Une demeure de style Art nouveau
Lieu évoqué : rue Charles Martel, Nancy.
« La nuit et une fine poussière de pluie d’automne baignaient la rue Charles Martel, parcimonieusement éclairée, lorsque Line s’y engagea. Elle avançait d’un pas énergique, décidé, un pas qui semblait heureux, légèrement dansant par instants. Sa maison était située sur la droite, en venant de l’avenue du Général Leclerc. Une maison édifiée en 1928, dans un style Art nouveau plein de charme au yeux des personnes aimant les demeures à l’architecture complexe, recherchée, aux décorations originales. La maison dont elle avait toujours rêvé, depuis qu’elle connaissait Nancy.
Elle ouvrit le portail en ferronnerie, il donnait sur la minuscule allée de gravier qui traversait un petit morceau de jardin très fleuri au printemps et en été. Elle observa la façade. Les fenêtres, aux volets encore ouverts, creusaient de hauts trous noirs sur la peinture claire. Les habitants devaient être installés dans les pièces donnant sur le jardin - le vrai.
Elle gravit lestement les cinq marches de pierre du perron, un large porte-documents dans une main, un petit sac de provisions dans l’autre. La porte en bois ouvragé, ornée dans sa partie la plus haute d’une demi-lune de vitraux fleuris - iris violets, feuillages verts, ciel jaune d’or - n’était pas verrouillée.

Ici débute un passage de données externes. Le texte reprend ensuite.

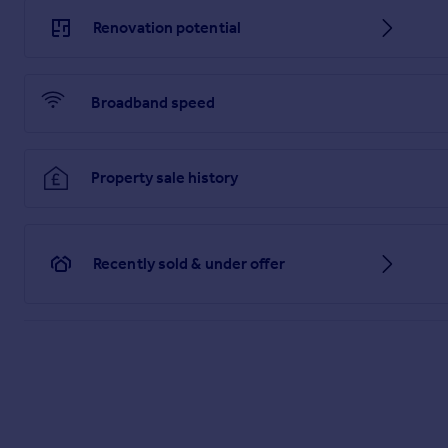
Renovation potential
Broadband speed
Property sale history
Recently sold & under offer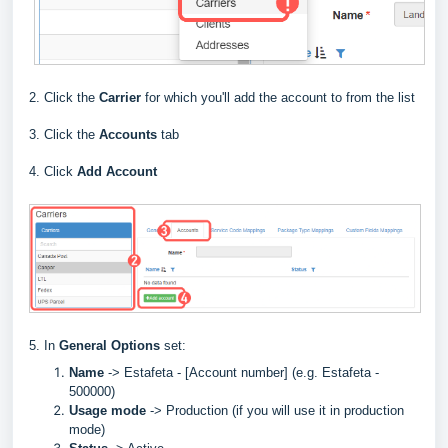
2. Click the
Carrier
for which you'll add the account to from the list
3. Click the
Accounts
tab
4. Click
Add Account
5. In
General Options
set:
Name
->
Estafeta - [Account number] (e.g.
Estafeta
-
500000)
Usage mode
->
Production (if you will use it in production
mode)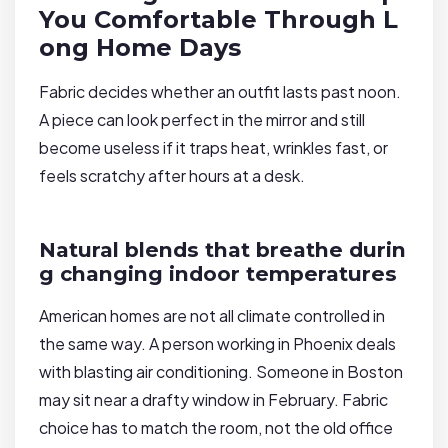
You Comfortable Through L
ong Home Days
Fabric decides whether an outfit lasts past noon.
A piece can look perfect in the mirror and still
become useless if it traps heat, wrinkles fast, or
feels scratchy after hours at a desk.
Natural blends that breathe durin
g changing indoor temperatures
American homes are not all climate controlled in
the same way. A person working in Phoenix deals
with blasting air conditioning. Someone in Boston
may sit near a drafty window in February. Fabric
choice has to match the room, not the old office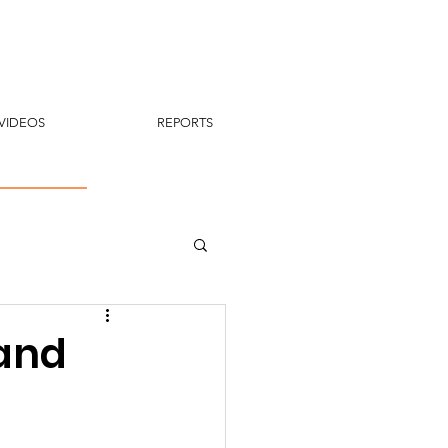
VIDEOS
REPORTS
 and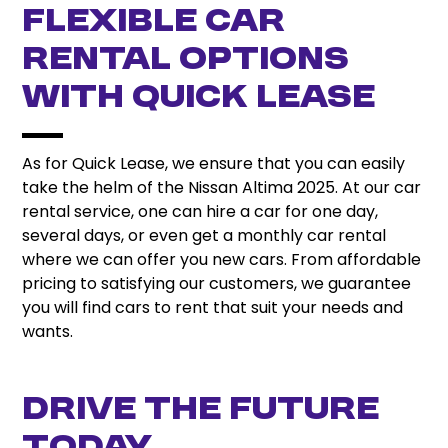
Flexible Car
Rental Options
with Quick Lease
As for Quick Lease, we ensure that you can easily
take the helm of the Nissan Altima 2025. At our car
rental service, one can hire a car for one day,
several days, or even get a monthly car rental
where we can offer you new cars. From affordable
pricing to satisfying our customers, we guarantee
you will find cars to rent that suit your needs and
wants.
Drive the Future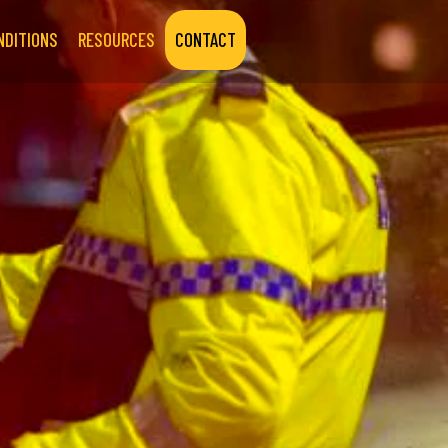
NDITIONS
RESOURCES
CONTACT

Line pensa que de nos jours, c’était imprudent, et qu’il faudrait décidément rappeler que l’on doit toujours condamner sa porte, quelle que soit l’heure. Lorsqu’on était chez soi, à l’étage, notamment - la maison en comptait deux - entendrait-on une personne s’introduisant discrètement pour voler ne serait-ce que des broutilles ? Non, certainement pas. Et si on percevait enfin quelques sons, et surprenait le cambrioleur, il pouvait réagir avec violence. C’était tout de même inouï que Gabrielle et Romain ne puissent comprendre le danger qu’ils encouraient en se comportant si légèrement ! »
Ariane Perdigal, Nuit noire, Néreïah éditions, 2018 pp. 7-8.